| GIVEN ENTRIES |
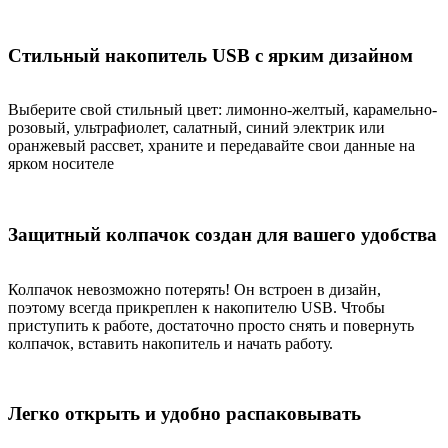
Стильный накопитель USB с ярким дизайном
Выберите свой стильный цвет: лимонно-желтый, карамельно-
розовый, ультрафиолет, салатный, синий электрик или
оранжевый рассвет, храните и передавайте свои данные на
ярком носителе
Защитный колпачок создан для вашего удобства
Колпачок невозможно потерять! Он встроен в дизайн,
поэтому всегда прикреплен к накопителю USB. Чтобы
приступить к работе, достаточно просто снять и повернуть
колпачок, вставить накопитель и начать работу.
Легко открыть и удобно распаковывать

...

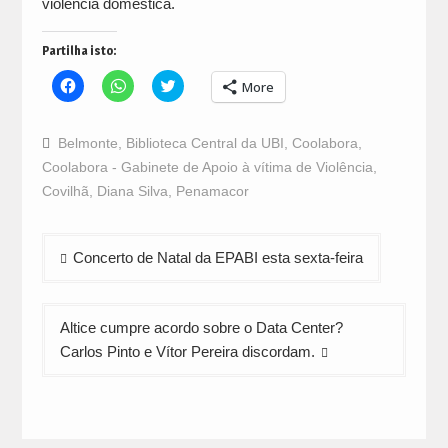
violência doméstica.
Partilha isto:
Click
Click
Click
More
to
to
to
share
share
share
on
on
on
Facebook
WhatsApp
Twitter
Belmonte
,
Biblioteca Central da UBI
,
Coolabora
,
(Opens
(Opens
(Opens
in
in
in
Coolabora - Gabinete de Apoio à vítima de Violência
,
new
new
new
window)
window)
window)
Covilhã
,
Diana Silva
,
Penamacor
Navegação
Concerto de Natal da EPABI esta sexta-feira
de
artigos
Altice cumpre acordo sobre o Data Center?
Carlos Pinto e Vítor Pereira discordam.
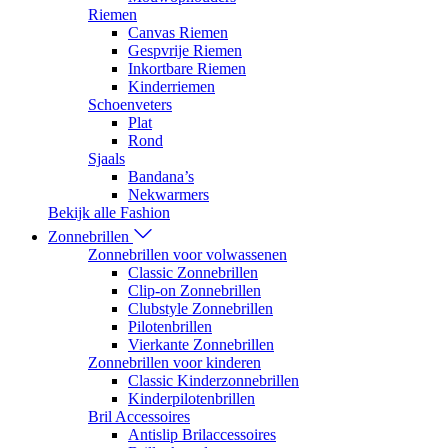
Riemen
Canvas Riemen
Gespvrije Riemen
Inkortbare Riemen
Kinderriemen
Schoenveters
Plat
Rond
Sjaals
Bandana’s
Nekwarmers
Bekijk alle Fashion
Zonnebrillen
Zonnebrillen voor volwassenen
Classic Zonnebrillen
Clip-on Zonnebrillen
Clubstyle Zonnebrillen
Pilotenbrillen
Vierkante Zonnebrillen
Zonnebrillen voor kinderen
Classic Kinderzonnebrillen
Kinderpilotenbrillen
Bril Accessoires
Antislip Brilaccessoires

| EXERCISE INSTRUCTIONS |
To answer, copy each line from the material above that has the word "Coolabora".

| SOLVED EXERCISE |
Coolabora
Coolabora - Gabinete de Apoio à vítima de Violência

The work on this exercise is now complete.